Tuesday, November 17, 2015

Harr Harr!

Here's today's development screenshot of Astromech: (from the virtual DSP desk.)

An image that will give your PNG decompressor conniptions, no doubt. The middle screen-full of leafy trees is a live webcam feed from out my window. The pink lines all across it are because it's a shitty webcam that cost $6 off ebay.

The left-hand screen is a 256x256 real-time Fast-Fourier Transform of the webcam luminance. That's not big news, Astromech has always done that. Its first trick.

The right-hand screen is the new thing for today. It's a 512x512 "H-Transform" which likely originally stands for "Two-Dimensional Harr Transform". I also call it the "Hubble Transform", because it's the basis of the compression format the Hubble data team invented in order to distribute 600Gb of their pretty pictures.

The full text I'm following here is Tiled Image Convention for Storing Compressed Images in FITS Binary Tables  published by NASA.

Don't let that NASA appellation fool you into thinking there's anything hard about the H-Transform. Compared to the FFT or Cosine Transform or Huffman coding it's very, very simple. And the best thing about the H-Transform is that it's parallelizable on WebGL. (as you can see.)

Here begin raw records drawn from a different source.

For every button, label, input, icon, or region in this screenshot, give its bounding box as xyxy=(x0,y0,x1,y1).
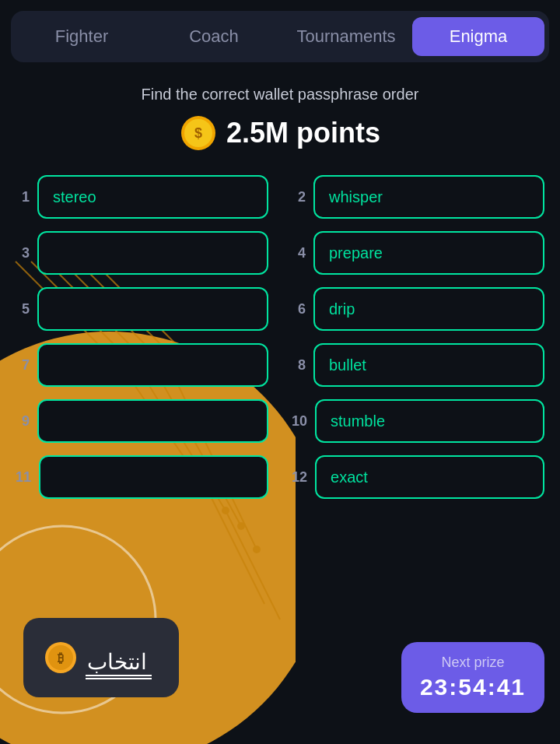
hero-section: Find the correct wallet passphrase order… xyxy=(0,86,560,152)
word-number-9: 9 xyxy=(16,413,30,430)
nav-item-enigma[interactable]: Enigma xyxy=(412,17,544,56)
word-row-5: 5 xyxy=(16,287,268,331)
word-box-4[interactable]: prepare xyxy=(313,231,544,275)
svg-text:انتخاب: انتخاب xyxy=(87,650,147,674)
svg-text:₿: ₿ xyxy=(58,651,64,665)
word-row-4: 4 prepare xyxy=(292,231,544,275)
word-number-6: 6 xyxy=(292,301,306,318)
word-number-8: 8 xyxy=(292,357,306,374)
next-prize-timer: 23:54:41 xyxy=(420,674,526,700)
word-number-10: 10 xyxy=(292,413,307,430)
svg-line-24 xyxy=(226,511,280,619)
word-box-6[interactable]: drip xyxy=(313,287,544,331)
svg-point-22 xyxy=(254,546,260,553)
word-row-7: 7 xyxy=(16,343,268,387)
hero-points: $ 2.5M points xyxy=(16,114,544,152)
word-number-5: 5 xyxy=(16,301,30,318)
word-box-2[interactable]: whisper xyxy=(313,175,544,219)
word-row-11: 11 xyxy=(16,455,268,499)
svg-point-21 xyxy=(238,523,244,529)
coin-icon: $ xyxy=(180,114,217,152)
next-prize-label: Next prize xyxy=(420,655,526,671)
word-box-5[interactable] xyxy=(37,287,268,331)
next-prize-panel[interactable]: Next prize 23:54:41 xyxy=(401,642,544,713)
svg-text:$: $ xyxy=(194,125,202,141)
word-row-3: 3 xyxy=(16,231,268,275)
word-box-9[interactable] xyxy=(37,399,268,443)
word-number-1: 1 xyxy=(16,189,30,205)
word-row-10: 10 stumble xyxy=(292,399,544,443)
word-row-12: 12 exact xyxy=(292,455,544,499)
nav-bar: Fighter Coach Tournaments Enigma xyxy=(11,11,549,62)
word-number-4: 4 xyxy=(292,245,306,261)
word-grid: 1 stereo 2 whisper 3 4 prepare 5 6 drip … xyxy=(16,175,544,499)
svg-point-20 xyxy=(222,507,229,514)
svg-line-23 xyxy=(210,495,264,604)
nav-item-fighter[interactable]: Fighter xyxy=(16,17,148,56)
word-box-1[interactable]: stereo xyxy=(37,175,268,219)
word-row-6: 6 drip xyxy=(292,287,544,331)
word-row-8: 8 bullet xyxy=(292,343,544,387)
word-row-2: 2 whisper xyxy=(292,175,544,219)
word-number-2: 2 xyxy=(292,189,306,205)
word-number-12: 12 xyxy=(292,469,307,486)
hero-subtitle: Find the correct wallet passphrase order xyxy=(16,86,544,104)
word-row-9: 9 xyxy=(16,399,268,443)
word-box-11[interactable] xyxy=(39,455,268,499)
word-box-8[interactable]: bullet xyxy=(313,343,544,387)
word-number-3: 3 xyxy=(16,245,30,261)
word-row-1: 1 stereo xyxy=(16,175,268,219)
logo-badge: ₿ انتخاب xyxy=(23,618,179,697)
word-box-3[interactable] xyxy=(37,231,268,275)
word-number-7: 7 xyxy=(16,357,30,374)
logo-icon: ₿ انتخاب xyxy=(39,630,163,685)
points-value: 2.5M points xyxy=(226,117,380,149)
word-box-10[interactable]: stumble xyxy=(315,399,544,443)
nav-item-tournaments[interactable]: Tournaments xyxy=(280,17,412,56)
nav-item-coach[interactable]: Coach xyxy=(148,17,280,56)
word-number-11: 11 xyxy=(16,469,31,486)
word-box-7[interactable] xyxy=(37,343,268,387)
word-box-12[interactable]: exact xyxy=(315,455,544,499)
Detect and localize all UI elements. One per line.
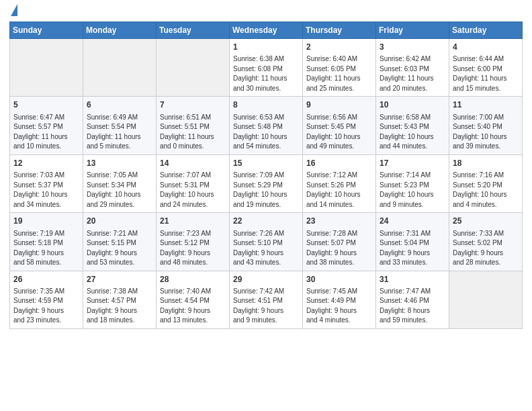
calendar-cell: 26Sunrise: 7:35 AMSunset: 4:59 PMDayligh…: [10, 271, 83, 328]
day-number: 4: [453, 42, 519, 53]
day-info: Sunrise: 7:26 AMSunset: 5:10 PMDaylight:…: [233, 230, 284, 267]
calendar-cell: 23Sunrise: 7:28 AMSunset: 5:07 PMDayligh…: [303, 213, 376, 271]
day-number: 12: [13, 158, 79, 169]
calendar-cell: 8Sunrise: 6:53 AMSunset: 5:48 PMDaylight…: [230, 97, 303, 154]
day-number: 21: [160, 216, 226, 227]
calendar-cell: 7Sunrise: 6:51 AMSunset: 5:51 PMDaylight…: [157, 97, 230, 154]
calendar-cell: 5Sunrise: 6:47 AMSunset: 5:57 PMDaylight…: [10, 97, 83, 154]
day-info: Sunrise: 7:33 AMSunset: 5:02 PMDaylight:…: [453, 230, 504, 267]
day-number: 30: [306, 274, 372, 285]
calendar-cell: 14Sunrise: 7:07 AMSunset: 5:31 PMDayligh…: [157, 154, 230, 212]
day-info: Sunrise: 7:12 AMSunset: 5:26 PMDaylight:…: [306, 171, 361, 208]
day-info: Sunrise: 7:28 AMSunset: 5:07 PMDaylight:…: [306, 230, 357, 267]
day-info: Sunrise: 6:47 AMSunset: 5:57 PMDaylight:…: [13, 113, 68, 150]
day-number: 1: [233, 42, 299, 53]
day-number: 31: [380, 274, 445, 285]
day-number: 28: [160, 274, 226, 285]
calendar-cell: 22Sunrise: 7:26 AMSunset: 5:10 PMDayligh…: [230, 213, 303, 271]
calendar-cell: 2Sunrise: 6:40 AMSunset: 6:05 PMDaylight…: [303, 39, 376, 97]
calendar-cell: 11Sunrise: 7:00 AMSunset: 5:40 PMDayligh…: [449, 97, 523, 154]
day-info: Sunrise: 7:23 AMSunset: 5:12 PMDaylight:…: [160, 230, 211, 267]
day-info: Sunrise: 7:35 AMSunset: 4:59 PMDaylight:…: [13, 287, 64, 324]
day-number: 8: [233, 99, 299, 111]
calendar-cell: 25Sunrise: 7:33 AMSunset: 5:02 PMDayligh…: [449, 213, 523, 271]
week-row-3: 19Sunrise: 7:19 AMSunset: 5:18 PMDayligh…: [10, 213, 523, 271]
weekday-header-saturday: Saturday: [449, 22, 523, 39]
calendar-cell: 9Sunrise: 6:56 AMSunset: 5:45 PMDaylight…: [303, 97, 376, 154]
calendar-cell: 12Sunrise: 7:03 AMSunset: 5:37 PMDayligh…: [10, 154, 83, 212]
weekday-header-sunday: Sunday: [10, 22, 83, 39]
weekday-header-wednesday: Wednesday: [230, 22, 303, 39]
day-info: Sunrise: 6:53 AMSunset: 5:48 PMDaylight:…: [233, 113, 287, 150]
day-info: Sunrise: 7:31 AMSunset: 5:04 PMDaylight:…: [380, 230, 431, 267]
calendar-cell: 28Sunrise: 7:40 AMSunset: 4:54 PMDayligh…: [157, 271, 230, 328]
day-info: Sunrise: 7:42 AMSunset: 4:51 PMDaylight:…: [233, 287, 284, 324]
calendar-cell: 4Sunrise: 6:44 AMSunset: 6:00 PMDaylight…: [449, 39, 523, 97]
day-number: 29: [233, 274, 299, 285]
day-number: 17: [380, 158, 445, 169]
calendar-cell: 21Sunrise: 7:23 AMSunset: 5:12 PMDayligh…: [157, 213, 230, 271]
weekday-header-friday: Friday: [376, 22, 449, 39]
day-info: Sunrise: 7:45 AMSunset: 4:49 PMDaylight:…: [306, 287, 357, 324]
day-info: Sunrise: 7:05 AMSunset: 5:34 PMDaylight:…: [87, 171, 141, 208]
calendar-cell: 31Sunrise: 7:47 AMSunset: 4:46 PMDayligh…: [376, 271, 449, 328]
day-number: 27: [87, 274, 152, 285]
header: [9, 7, 523, 16]
week-row-2: 12Sunrise: 7:03 AMSunset: 5:37 PMDayligh…: [10, 154, 523, 212]
day-info: Sunrise: 6:40 AMSunset: 6:05 PMDaylight:…: [306, 55, 361, 92]
weekday-header-monday: Monday: [83, 22, 157, 39]
calendar-cell: 6Sunrise: 6:49 AMSunset: 5:54 PMDaylight…: [83, 97, 157, 154]
calendar-cell: [83, 39, 157, 97]
day-number: 11: [453, 99, 519, 111]
calendar-cell: 10Sunrise: 6:58 AMSunset: 5:43 PMDayligh…: [376, 97, 449, 154]
calendar-cell: [157, 39, 230, 97]
logo-triangle-icon: [11, 4, 17, 16]
week-row-0: 1Sunrise: 6:38 AMSunset: 6:08 PMDaylight…: [10, 39, 523, 97]
weekday-header-thursday: Thursday: [303, 22, 376, 39]
day-info: Sunrise: 7:07 AMSunset: 5:31 PMDaylight:…: [160, 171, 214, 208]
day-info: Sunrise: 7:16 AMSunset: 5:20 PMDaylight:…: [453, 171, 507, 208]
calendar-table: SundayMondayTuesdayWednesdayThursdayFrid…: [9, 21, 523, 329]
calendar-cell: 1Sunrise: 6:38 AMSunset: 6:08 PMDaylight…: [230, 39, 303, 97]
calendar-cell: 16Sunrise: 7:12 AMSunset: 5:26 PMDayligh…: [303, 154, 376, 212]
calendar-cell: 3Sunrise: 6:42 AMSunset: 6:03 PMDaylight…: [376, 39, 449, 97]
calendar-cell: 13Sunrise: 7:05 AMSunset: 5:34 PMDayligh…: [83, 154, 157, 212]
day-info: Sunrise: 7:21 AMSunset: 5:15 PMDaylight:…: [87, 230, 138, 267]
logo: [9, 7, 17, 16]
day-number: 22: [233, 216, 299, 227]
day-number: 20: [87, 216, 152, 227]
day-number: 9: [306, 99, 372, 111]
day-info: Sunrise: 7:14 AMSunset: 5:23 PMDaylight:…: [380, 171, 434, 208]
day-number: 16: [306, 158, 372, 169]
day-info: Sunrise: 6:51 AMSunset: 5:51 PMDaylight:…: [160, 113, 214, 150]
day-info: Sunrise: 7:19 AMSunset: 5:18 PMDaylight:…: [13, 230, 64, 267]
day-number: 25: [453, 216, 519, 227]
day-info: Sunrise: 6:58 AMSunset: 5:43 PMDaylight:…: [380, 113, 434, 150]
day-number: 24: [380, 216, 445, 227]
day-number: 18: [453, 158, 519, 169]
calendar-container: SundayMondayTuesdayWednesdayThursdayFrid…: [0, 0, 532, 336]
calendar-cell: 27Sunrise: 7:38 AMSunset: 4:57 PMDayligh…: [83, 271, 157, 328]
weekday-header-row: SundayMondayTuesdayWednesdayThursdayFrid…: [10, 22, 523, 39]
day-number: 26: [13, 274, 79, 285]
calendar-cell: 19Sunrise: 7:19 AMSunset: 5:18 PMDayligh…: [10, 213, 83, 271]
calendar-cell: 17Sunrise: 7:14 AMSunset: 5:23 PMDayligh…: [376, 154, 449, 212]
day-number: 7: [160, 99, 226, 111]
day-number: 10: [380, 99, 445, 111]
calendar-cell: [10, 39, 83, 97]
day-number: 19: [13, 216, 79, 227]
day-number: 23: [306, 216, 372, 227]
day-info: Sunrise: 7:03 AMSunset: 5:37 PMDaylight:…: [13, 171, 68, 208]
calendar-cell: 20Sunrise: 7:21 AMSunset: 5:15 PMDayligh…: [83, 213, 157, 271]
calendar-cell: [449, 271, 523, 328]
week-row-1: 5Sunrise: 6:47 AMSunset: 5:57 PMDaylight…: [10, 97, 523, 154]
day-number: 2: [306, 42, 372, 53]
day-info: Sunrise: 6:49 AMSunset: 5:54 PMDaylight:…: [87, 113, 141, 150]
day-info: Sunrise: 7:40 AMSunset: 4:54 PMDaylight:…: [160, 287, 211, 324]
day-info: Sunrise: 6:42 AMSunset: 6:03 PMDaylight:…: [380, 55, 434, 92]
calendar-cell: 24Sunrise: 7:31 AMSunset: 5:04 PMDayligh…: [376, 213, 449, 271]
day-number: 14: [160, 158, 226, 169]
day-info: Sunrise: 7:38 AMSunset: 4:57 PMDaylight:…: [87, 287, 138, 324]
week-row-4: 26Sunrise: 7:35 AMSunset: 4:59 PMDayligh…: [10, 271, 523, 328]
calendar-cell: 30Sunrise: 7:45 AMSunset: 4:49 PMDayligh…: [303, 271, 376, 328]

That's how I'm doing this in real time, (about 12 frames per second I'd guess, limited by webcam speed) in my browser, and my CPU usage is 20%.

Why the H-Transform? Why not just use something browser-supplied like h264, or V8 or a stream of JPEG/PNG images? (MJPEG!) which is built into most modern browsers? Well, in a nutshell, because nice as they are, they're not "scientific".

There a really big difference between a compressor that optimizes for the human perceptual system, and a compressor that tries to preserve the scientific integrity of the source data. The H-Transform is the second type.

Similar to a 'MIPMap', the H-Transform encodes a pyramid of lower-resolution (but higher entropy)
versions of the source image into the lower-left corner, like a fractal.
The larger 'residual' areas become easier to compress.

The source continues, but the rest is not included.